2013-05-03 08:12 China Daily     Web Editor: qindexing comment
Agricultural Bank of China's booth at a banking trade show in Beijing. Out of 16 listed Chinese banks, only Agricultural Bank of China and Bank of Beijing reported a decline in both bad loans and non-performing loan ratios. Provided to China Daily

Agricultural Bank of China's booth at a banking trade show in Beijing. Out of 16 listed Chinese banks, only Agricultural Bank of China and Bank of Beijing reported a decline in both bad loans and non-performing loan ratios. Provided to China Daily

Chinese banks' asset quality continued to deteriorate in the first quarter as the economy faltered, according to the financial reports of major banks.
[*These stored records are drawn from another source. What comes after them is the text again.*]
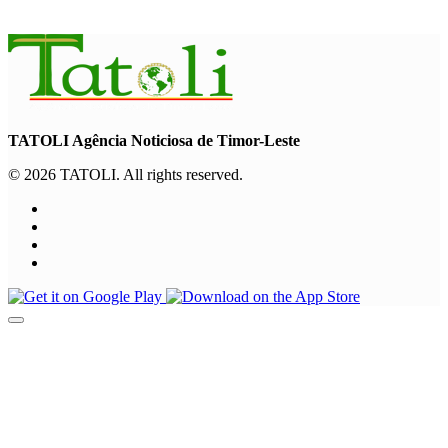
August 6, 2026
TATOLI Agência Noticiosa de Timor-Leste
© 2026 TATOLI. All rights reserved.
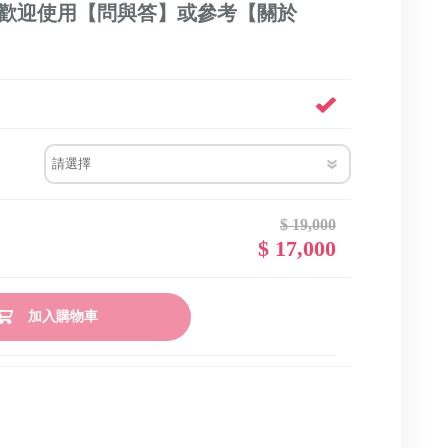
問歡迎使用【問與答】或參考【關於
OGK
SIDI
ALPINESTARS
TAICHI
Scorpion
MACNA
SHARK
RST
LAZER
DAINESE
LS2
$ 19,000
$ 17,000
SUOMY
加入購物車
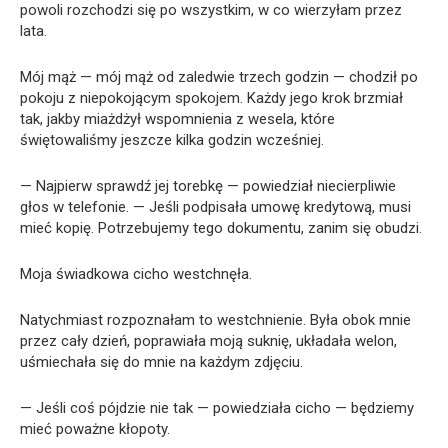
powoli rozchodzi się po wszystkim, w co wierzyłam przez
lata.
Mój mąż — mój mąż od zaledwie trzech godzin — chodził po
pokoju z niepokojącym spokojem. Każdy jego krok brzmiał
tak, jakby miażdżył wspomnienia z wesela, które
świętowaliśmy jeszcze kilka godzin wcześniej.
— Najpierw sprawdź jej torebkę — powiedział niecierpliwie
głos w telefonie. — Jeśli podpisała umowę kredytową, musi
mieć kopię. Potrzebujemy tego dokumentu, zanim się obudzi.
Moja świadkowa cicho westchnęła.
Natychmiast rozpoznałam to westchnienie. Była obok mnie
przez cały dzień, poprawiała moją suknię, układała welon,
uśmiechała się do mnie na każdym zdjęciu.
— Jeśli coś pójdzie nie tak — powiedziała cicho — będziemy
mieć poważne kłopoty.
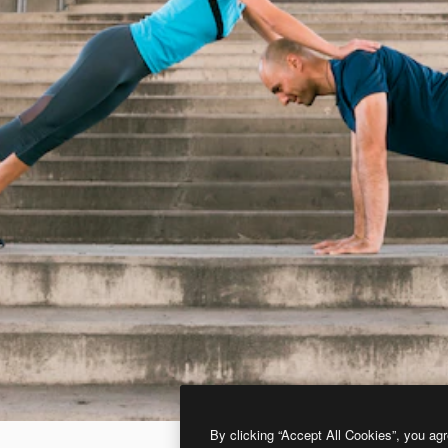
By clicking “Accept All Cookies”, you agr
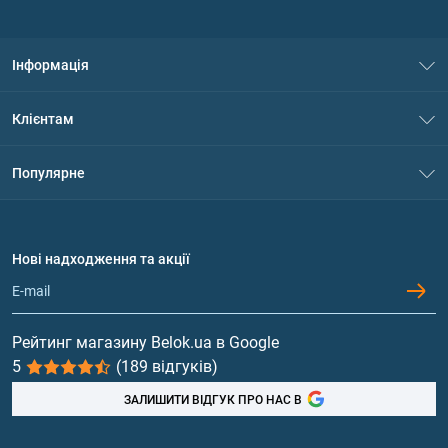
Інформація
Про нас
Клієнтам
Контакти
Система знижок
Популярне
Політика конфіденційності
Доставка і оплата
Амінокислоти
Договір приєднання
Питання та відповіді
Протеїн
Нові надходження та акції
Обмін та повернення
Контакти та адреси магазинів
Гейнери
Вітаміни та мінерали
Рейтинг магазину Belok.ua в Google
5
(189 відгуків)
Риб'ячий жир, жирні кислоти
ЗАЛИШИТИ ВІДГУК ПРО НАС В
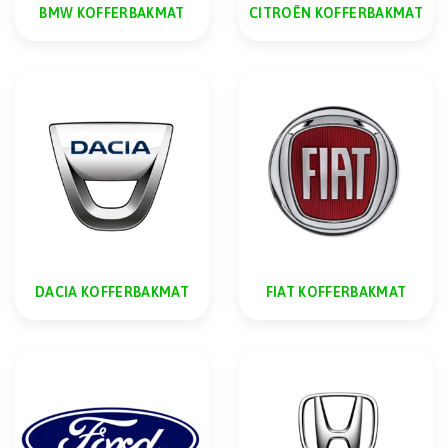
BMW KOFFERBAKMAT
CITROËN KOFFERBAKMAT
DACIA KOFFERBAKMAT
FIAT KOFFERBAKMAT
The outstanding soured loans of 16 listed banks totaled 424 billion yuan ($68.8 billion) at the end of March, and 14 banks saw an increase in bad loans, with newly added non-performing loans, or NPLs, reaching 22.2 billion yuan from January to March.

The financial results showed that 10 out of 16 listed banks witnessed a rise in both outstanding NPLs and NPL ratios. Among them, China Citic Bank reported the biggest jump in its bad-loan ratio, which went up by 0.14 percentage point from three months earlier.

Only two lenders reported a decline in both bad loans and NPL ratios. Agricultural Bank of China's bad loans fell by 165 million yuan from the end of 2012, taking up 1.27 percent of the total loans, while those of the Bank of Beijing dropped by 130 million yuan, accounting for 0.54 of total loans.

"The rise in non-performing loans was mainly because the economic growth seems to still lack momentum, and the less optimistic scenario has affected companies' operations, which led to more defaults," said Guo Tianyong, director of the Research Center of the Chinese Banking Industry at the Central University of Finance and Economics.

He said the scale of the increase in bad loans is still mild and may decrease in the following months as the economy stabilizes.

Meanwhile, the trend for more overdue loans — an indicator of future bad loans — also continued in the first three months of the year.

Bank of Communications, one of the five largest State-owned lenders, saw its overdue loans rise 12.4 percent from the end of 2012 to 40.7 billion yuan.

The bank's overdue loans with defaults of more than 90 days increased 25 percent to nearly 5.2 billion yuan.

Slower profit growth among banks also added to concerns over the worsening asset quality.

In the first quarter, the net profit growth of China Citic Bank, Ping An Bank, Agricultural Bank of China and Bank of China all fell to below 10 percent.

"More than 80 percent of the asset quality problems are related to small and medium enterprises concentrated in the Yangtze River Delta, which was the hardest-hit region by this round of economic restructuring," Minsheng Bank said in its first-quarter results.

Minsheng's NPL ratio for the SME sector jumped by 86 basis points at the end of 2012 from six months earlier.

Last month, Standard & Poor's warned that China has to fend off rising bad loans after keeping recession at bay, amid media reports that Chinese lenders' NPL ratios increased in the first quarter to 0.99 percent.

China Business News reported in April that by the end of March, outstanding NPLs stood at 524.3 billion yuan, up 20.7 percent year-on-year, from the beginning of the year, citing figures from the China Banking Regulatory Commission.

The amount of bad loans is likely to continue rising, the newspaper quoted Shang Fulin, chairman of the CBRC, as saying.

By the end of 2012, outstanding NPLs rose 64.7 billion yuan to 492.9 billion yuan compared with three months earlier, while the NPL ratio fell 0.01 percentage points to 0.95 percent, according to CBRC data.